*** Opening of DATA ***

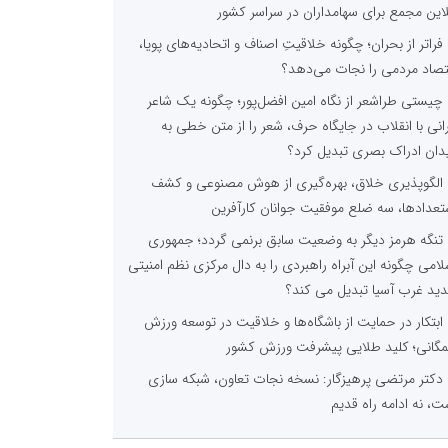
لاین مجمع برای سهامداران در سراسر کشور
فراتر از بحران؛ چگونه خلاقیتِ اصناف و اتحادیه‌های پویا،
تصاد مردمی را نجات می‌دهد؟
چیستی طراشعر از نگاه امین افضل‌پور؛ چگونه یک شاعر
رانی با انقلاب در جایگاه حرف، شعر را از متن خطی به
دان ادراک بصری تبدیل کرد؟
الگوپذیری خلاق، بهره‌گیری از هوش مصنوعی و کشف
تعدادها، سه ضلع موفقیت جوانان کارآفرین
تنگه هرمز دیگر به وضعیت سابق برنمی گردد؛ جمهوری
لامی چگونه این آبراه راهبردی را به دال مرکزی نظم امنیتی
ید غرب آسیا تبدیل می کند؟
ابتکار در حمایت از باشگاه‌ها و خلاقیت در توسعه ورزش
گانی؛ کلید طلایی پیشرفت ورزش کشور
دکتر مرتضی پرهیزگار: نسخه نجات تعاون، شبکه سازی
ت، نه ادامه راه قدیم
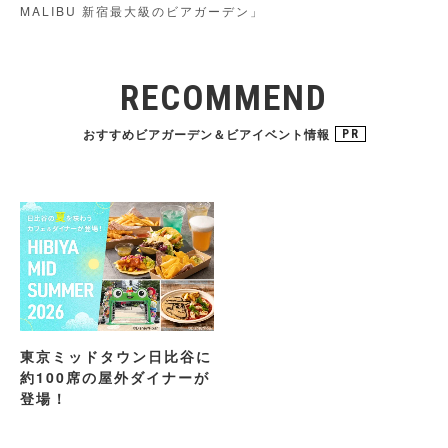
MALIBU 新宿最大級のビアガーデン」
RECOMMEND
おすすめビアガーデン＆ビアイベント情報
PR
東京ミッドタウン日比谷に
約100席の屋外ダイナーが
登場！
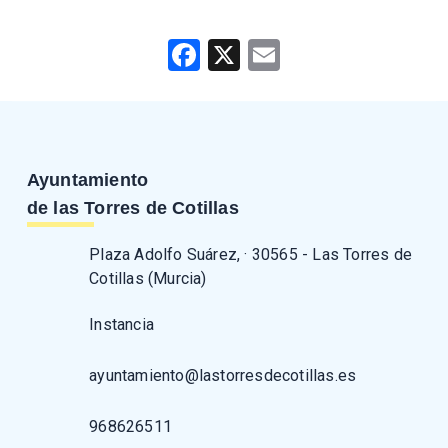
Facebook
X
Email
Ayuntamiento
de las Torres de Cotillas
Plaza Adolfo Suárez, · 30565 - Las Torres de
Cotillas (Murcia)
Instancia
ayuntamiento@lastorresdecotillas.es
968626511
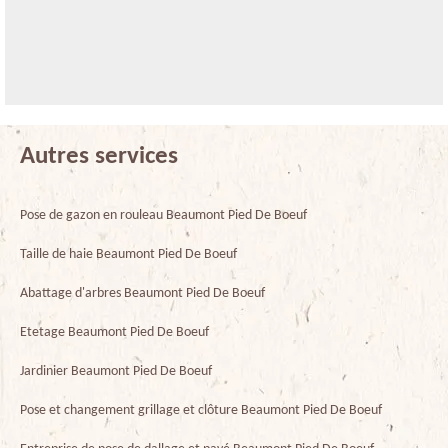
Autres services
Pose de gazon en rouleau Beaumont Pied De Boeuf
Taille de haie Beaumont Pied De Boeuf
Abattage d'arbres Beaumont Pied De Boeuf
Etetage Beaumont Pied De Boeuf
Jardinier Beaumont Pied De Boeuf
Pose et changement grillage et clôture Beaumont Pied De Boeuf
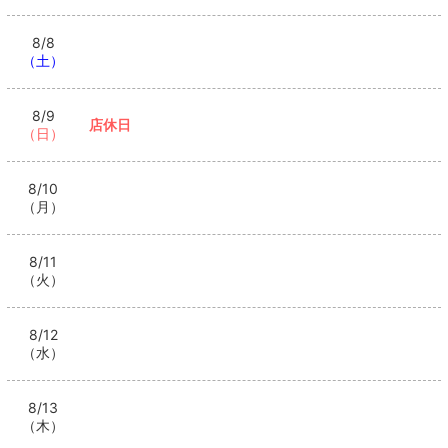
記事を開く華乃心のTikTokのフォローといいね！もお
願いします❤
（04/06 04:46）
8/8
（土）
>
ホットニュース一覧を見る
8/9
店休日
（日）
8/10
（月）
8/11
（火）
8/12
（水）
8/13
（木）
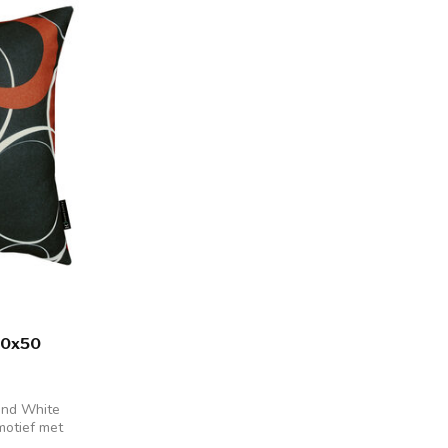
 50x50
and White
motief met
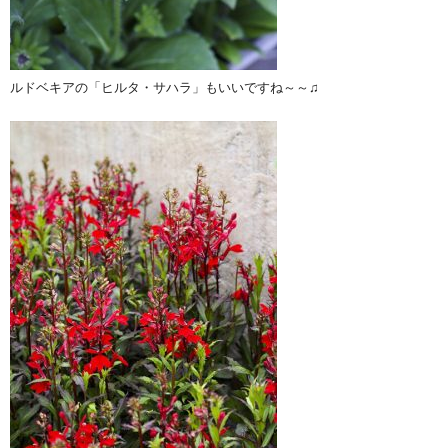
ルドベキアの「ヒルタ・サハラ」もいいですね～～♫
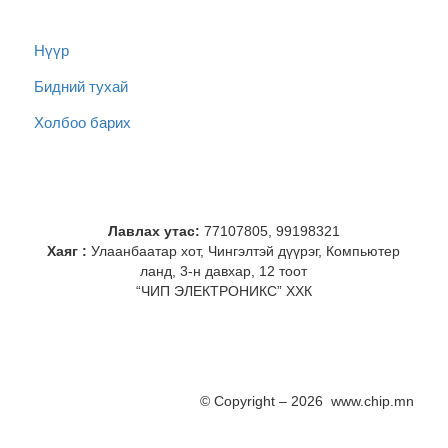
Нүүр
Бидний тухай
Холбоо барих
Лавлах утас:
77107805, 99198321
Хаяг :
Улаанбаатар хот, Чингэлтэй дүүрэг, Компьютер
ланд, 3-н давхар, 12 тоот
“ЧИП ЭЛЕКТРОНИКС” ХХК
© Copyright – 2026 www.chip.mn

*** Close of DATA ***
*** Opening of DATA ***

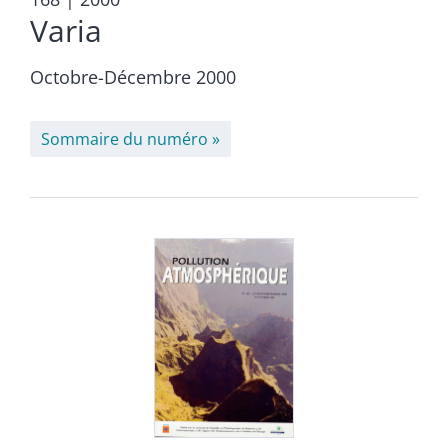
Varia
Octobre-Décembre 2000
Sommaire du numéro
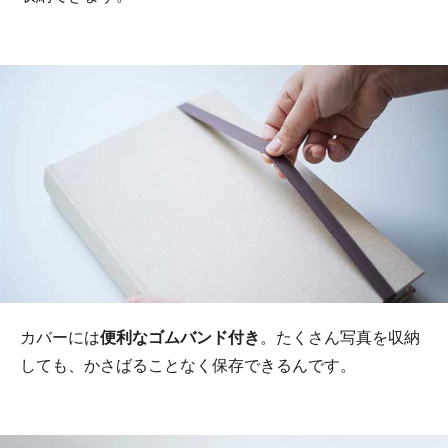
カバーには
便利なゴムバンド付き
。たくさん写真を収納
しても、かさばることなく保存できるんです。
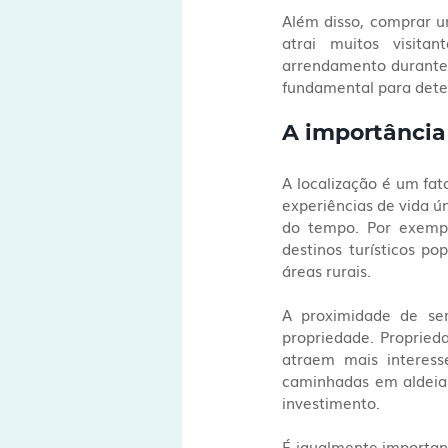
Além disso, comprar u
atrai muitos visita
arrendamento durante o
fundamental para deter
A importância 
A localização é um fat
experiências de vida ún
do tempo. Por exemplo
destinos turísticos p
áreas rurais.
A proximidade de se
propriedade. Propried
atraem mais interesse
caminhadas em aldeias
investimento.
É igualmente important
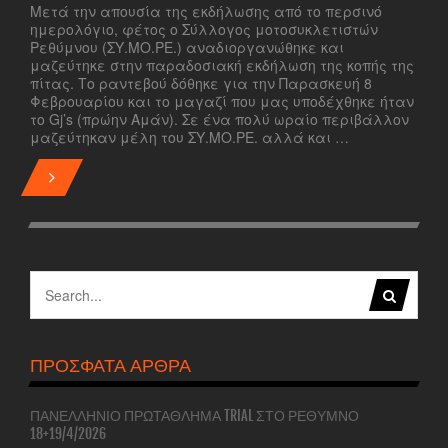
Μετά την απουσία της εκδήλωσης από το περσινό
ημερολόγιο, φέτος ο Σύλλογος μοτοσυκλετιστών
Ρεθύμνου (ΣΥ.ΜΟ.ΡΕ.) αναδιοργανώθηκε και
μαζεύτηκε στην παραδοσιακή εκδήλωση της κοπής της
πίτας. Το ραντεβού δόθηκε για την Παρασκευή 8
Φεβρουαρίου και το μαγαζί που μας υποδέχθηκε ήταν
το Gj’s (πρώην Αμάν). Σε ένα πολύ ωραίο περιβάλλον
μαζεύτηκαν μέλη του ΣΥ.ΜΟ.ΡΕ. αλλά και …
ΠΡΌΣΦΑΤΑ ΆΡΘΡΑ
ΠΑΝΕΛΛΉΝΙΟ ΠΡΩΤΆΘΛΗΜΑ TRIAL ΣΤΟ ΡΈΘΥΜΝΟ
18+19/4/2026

*** Close of DATA ***
*** Opening of DATA ***

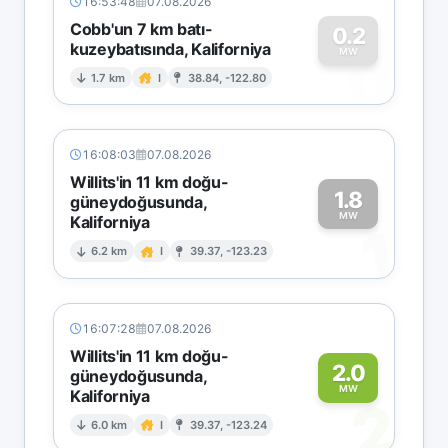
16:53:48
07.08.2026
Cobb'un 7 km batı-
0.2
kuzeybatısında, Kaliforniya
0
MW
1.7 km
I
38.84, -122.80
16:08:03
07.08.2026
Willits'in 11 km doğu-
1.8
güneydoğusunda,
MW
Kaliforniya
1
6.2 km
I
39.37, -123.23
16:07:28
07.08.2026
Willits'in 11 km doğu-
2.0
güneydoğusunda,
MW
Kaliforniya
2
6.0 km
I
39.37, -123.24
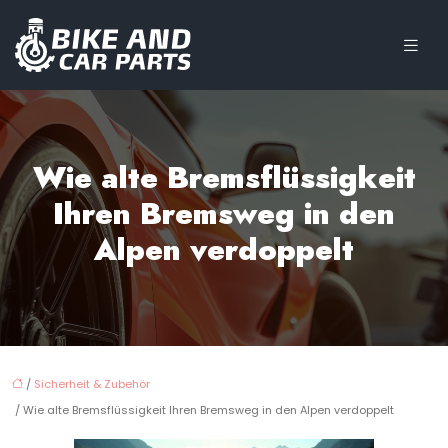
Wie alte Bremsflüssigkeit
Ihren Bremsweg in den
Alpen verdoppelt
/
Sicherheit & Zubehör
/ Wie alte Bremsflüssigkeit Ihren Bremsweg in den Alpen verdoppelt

*** Close of DATA ***

▸ **TASK**: Out of the records above, set down only the lines from the one that contains "لاین مجمع برای سهامداران در سراسر کشور" through the one that contains "Copyright – 2026 www.chip.mn", unchanged and without the pictures.

▸ **SOLUTION FOR THIS PROBLEM**:
لاین مجمع برای سهامداران در سراسر کشور
فراتر از بحران؛ چگونه خلاقیتِ اصناف و اتحادیه‌های پویا،
تصاد مردمی را نجات می‌دهد؟
چیستی طراشعر از نگاه امین افضل‌پور؛ چگونه یک شاعر
رانی با انقلاب در جایگاه حرف، شعر را از متن خطی به
دان ادراک بصری تبدیل کرد؟
الگوپذیری خلاق، بهره‌گیری از هوش مصنوعی و کشف
تعدادها، سه ضلع موفقیت جوانان کارآفرین
تنگه هرمز دیگر به وضعیت سابق برنمی گردد؛ جمهوری
لامی چگونه این آبراه راهبردی را به دال مرکزی نظم امنیتی
ید غرب آسیا تبدیل می کند؟
ابتکار در حمایت از باشگاه‌ها و خلاقیت در توسعه ورزش
گانی؛ کلید طلایی پیشرفت ورزش کشور
دکتر مرتضی پرهیزگار: نسخه نجات تعاون، شبکه سازی
ت، نه ادامه راه قدیم
MALIBU 新宿最大級のビアガーデン」
RECOMMEND
おすすめビアガーデン＆ビアイベント情報
PR
東京ミッドタウン日比谷に
約100席の屋外ダイナーが
登場！
Facebook
X
Email
Ayuntamiento
de las Torres de Cotillas
Plaza Adolfo Suárez, · 30565 - Las Torres de
Cotillas (Murcia)
Instancia
ayuntamiento@lastorresdecotillas.es
968626511
Autres services
Pose de gazon en rouleau Beaumont Pied De Boeuf
Taille de haie Beaumont Pied De Boeuf
Abattage d'arbres Beaumont Pied De Boeuf
Etetage Beaumont Pied De Boeuf
Jardinier Beaumont Pied De Boeuf
Pose et changement grillage et clôture Beaumont Pied De Boeuf
記事を開く華乃心のTikTokのフォローといいね！もお
願いします❤
（04/06 04:46）
8/8
（土）
>
ホットニュース一覧を見る
8/9
店休日
（日）
8/10
（月）
8/11
（火）
8/12
（水）
8/13
（木）
 50x50
and White
motief met
ルドベキアの「ヒルタ・サハラ」もいいですね～～♫
Нүүр
Бидний тухай
Холбоо барих
Лавлах утас:
77107805, 99198321
Хаяг :
Улаанбаатар хот, Чингэлтэй дүүрэг, Компьютер
ланд, 3-н давхар, 12 тоот
“ЧИП ЭЛЕКТРОНИКС” ХХК
© Copyright – 2026 www.chip.mn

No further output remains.